• _Data provided_
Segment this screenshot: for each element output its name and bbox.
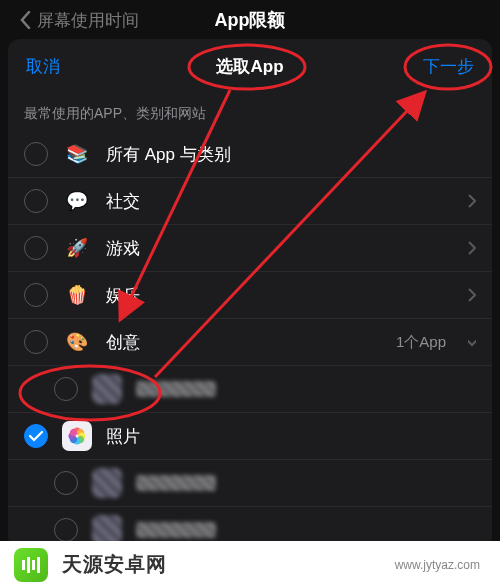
svg-rect-13 bbox=[22, 560, 25, 570]
watermark-text: 天源安卓网 bbox=[62, 551, 167, 578]
checkbox[interactable] bbox=[24, 189, 48, 213]
app-label-blurred bbox=[136, 522, 216, 538]
app-icon-blurred bbox=[92, 468, 122, 498]
row-games[interactable]: 🚀 游戏 bbox=[8, 225, 492, 272]
svg-rect-14 bbox=[27, 557, 30, 573]
modal-header: 取消 选取App 下一步 bbox=[8, 39, 492, 93]
row-photos[interactable]: 照片 bbox=[8, 413, 492, 460]
svg-rect-15 bbox=[32, 560, 35, 570]
app-icon-blurred bbox=[92, 374, 122, 404]
chevron-right-icon bbox=[468, 194, 476, 208]
checkbox[interactable] bbox=[24, 142, 48, 166]
entertainment-icon: 🍿 bbox=[62, 280, 92, 310]
checkbox[interactable] bbox=[54, 377, 78, 401]
row-app-blurred[interactable] bbox=[8, 460, 492, 507]
checkbox[interactable] bbox=[24, 236, 48, 260]
section-header: 最常使用的APP、类别和网站 bbox=[8, 93, 492, 131]
checkbox[interactable] bbox=[54, 471, 78, 495]
row-all-apps[interactable]: 📚 所有 App 与类别 bbox=[8, 131, 492, 178]
chevron-left-icon bbox=[20, 11, 31, 29]
row-entertainment[interactable]: 🍿 娱乐 bbox=[8, 272, 492, 319]
row-label: 创意 bbox=[106, 331, 382, 354]
watermark-url: www.jytyaz.com bbox=[395, 558, 480, 572]
watermark-icon bbox=[14, 548, 48, 582]
row-social[interactable]: 💬 社交 bbox=[8, 178, 492, 225]
modal-title: 选取App bbox=[8, 55, 492, 78]
row-label: 社交 bbox=[106, 190, 454, 213]
row-detail: 1个App bbox=[396, 333, 446, 352]
app-label-blurred bbox=[136, 381, 216, 397]
row-label: 照片 bbox=[106, 425, 476, 448]
row-label: 娱乐 bbox=[106, 284, 454, 307]
row-label: 所有 App 与类别 bbox=[106, 143, 476, 166]
chevron-down-icon bbox=[468, 335, 476, 349]
cancel-button[interactable]: 取消 bbox=[26, 55, 60, 78]
photos-icon bbox=[62, 421, 92, 451]
chevron-right-icon bbox=[468, 288, 476, 302]
chevron-right-icon bbox=[468, 241, 476, 255]
creativity-icon: 🎨 bbox=[62, 327, 92, 357]
checkbox[interactable] bbox=[24, 283, 48, 307]
checkbox[interactable] bbox=[24, 330, 48, 354]
all-apps-icon: 📚 bbox=[62, 139, 92, 169]
games-icon: 🚀 bbox=[62, 233, 92, 263]
next-button[interactable]: 下一步 bbox=[423, 55, 474, 78]
back-button: 屏幕使用时间 bbox=[20, 9, 139, 32]
checkbox[interactable] bbox=[54, 518, 78, 542]
social-icon: 💬 bbox=[62, 186, 92, 216]
row-app-blurred[interactable] bbox=[8, 366, 492, 413]
row-creativity[interactable]: 🎨 创意 1个App bbox=[8, 319, 492, 366]
svg-rect-16 bbox=[37, 557, 40, 573]
checkbox-selected[interactable] bbox=[24, 424, 48, 448]
row-label: 游戏 bbox=[106, 237, 454, 260]
app-label-blurred bbox=[136, 475, 216, 491]
watermark: 天源安卓网 www.jytyaz.com bbox=[0, 541, 500, 588]
back-label: 屏幕使用时间 bbox=[37, 9, 139, 32]
modal-sheet: 取消 选取App 下一步 最常使用的APP、类别和网站 📚 所有 App 与类别… bbox=[8, 39, 492, 548]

• _Work to be completed_
Repeat the records above exactly, omitting every picture.

• _Response_
Segment this screenshot: for each element output its name and bbox.
svg-rect-13 bbox=[22, 560, 25, 570]
watermark-text: 天源安卓网 bbox=[62, 551, 167, 578]
checkbox[interactable] bbox=[24, 189, 48, 213]
app-label-blurred bbox=[136, 522, 216, 538]
app-icon-blurred bbox=[92, 468, 122, 498]
row-games[interactable]: 🚀 游戏 bbox=[8, 225, 492, 272]
svg-rect-14 bbox=[27, 557, 30, 573]
modal-header: 取消 选取App 下一步 bbox=[8, 39, 492, 93]
row-photos[interactable]: 照片 bbox=[8, 413, 492, 460]
svg-rect-15 bbox=[32, 560, 35, 570]
app-icon-blurred bbox=[92, 374, 122, 404]
chevron-right-icon bbox=[468, 194, 476, 208]
checkbox[interactable] bbox=[24, 142, 48, 166]
entertainment-icon: 🍿 bbox=[62, 280, 92, 310]
checkbox[interactable] bbox=[54, 377, 78, 401]
row-app-blurred[interactable] bbox=[8, 460, 492, 507]
checkbox[interactable] bbox=[24, 236, 48, 260]
section-header: 最常使用的APP、类别和网站 bbox=[8, 93, 492, 131]
checkbox[interactable] bbox=[54, 471, 78, 495]
row-all-apps[interactable]: 📚 所有 App 与类别 bbox=[8, 131, 492, 178]
chevron-left-icon bbox=[20, 11, 31, 29]
row-entertainment[interactable]: 🍿 娱乐 bbox=[8, 272, 492, 319]
row-label: 创意 bbox=[106, 331, 382, 354]
watermark-url: www.jytyaz.com bbox=[395, 558, 480, 572]
watermark-icon bbox=[14, 548, 48, 582]
row-social[interactable]: 💬 社交 bbox=[8, 178, 492, 225]
modal-title: 选取App bbox=[8, 55, 492, 78]
row-label: 社交 bbox=[106, 190, 454, 213]
row-detail: 1个App bbox=[396, 333, 446, 352]
app-label-blurred bbox=[136, 381, 216, 397]
row-label: 照片 bbox=[106, 425, 476, 448]
row-label: 娱乐 bbox=[106, 284, 454, 307]
row-label: 所有 App 与类别 bbox=[106, 143, 476, 166]
chevron-down-icon bbox=[468, 335, 476, 349]
cancel-button[interactable]: 取消 bbox=[26, 55, 60, 78]
photos-icon bbox=[62, 421, 92, 451]
chevron-right-icon bbox=[468, 288, 476, 302]
chevron-right-icon bbox=[468, 241, 476, 255]
creativity-icon: 🎨 bbox=[62, 327, 92, 357]
checkbox[interactable] bbox=[24, 283, 48, 307]
checkbox[interactable] bbox=[24, 330, 48, 354]
all-apps-icon: 📚 bbox=[62, 139, 92, 169]
games-icon: 🚀 bbox=[62, 233, 92, 263]
next-button[interactable]: 下一步 bbox=[423, 55, 474, 78]
back-button: 屏幕使用时间 bbox=[20, 9, 139, 32]
checkbox[interactable] bbox=[54, 518, 78, 542]
social-icon: 💬 bbox=[62, 186, 92, 216]
row-app-blurred[interactable] bbox=[8, 366, 492, 413]
row-creativity[interactable]: 🎨 创意 1个App bbox=[8, 319, 492, 366]
svg-rect-16 bbox=[37, 557, 40, 573]
checkbox-selected[interactable] bbox=[24, 424, 48, 448]
row-label: 游戏 bbox=[106, 237, 454, 260]
app-label-blurred bbox=[136, 475, 216, 491]
watermark: 天源安卓网 www.jytyaz.com bbox=[0, 541, 500, 588]
back-label: 屏幕使用时间 bbox=[37, 9, 139, 32]
modal-sheet: 取消 选取App 下一步 最常使用的APP、类别和网站 📚 所有 App 与类别… bbox=[8, 39, 492, 548]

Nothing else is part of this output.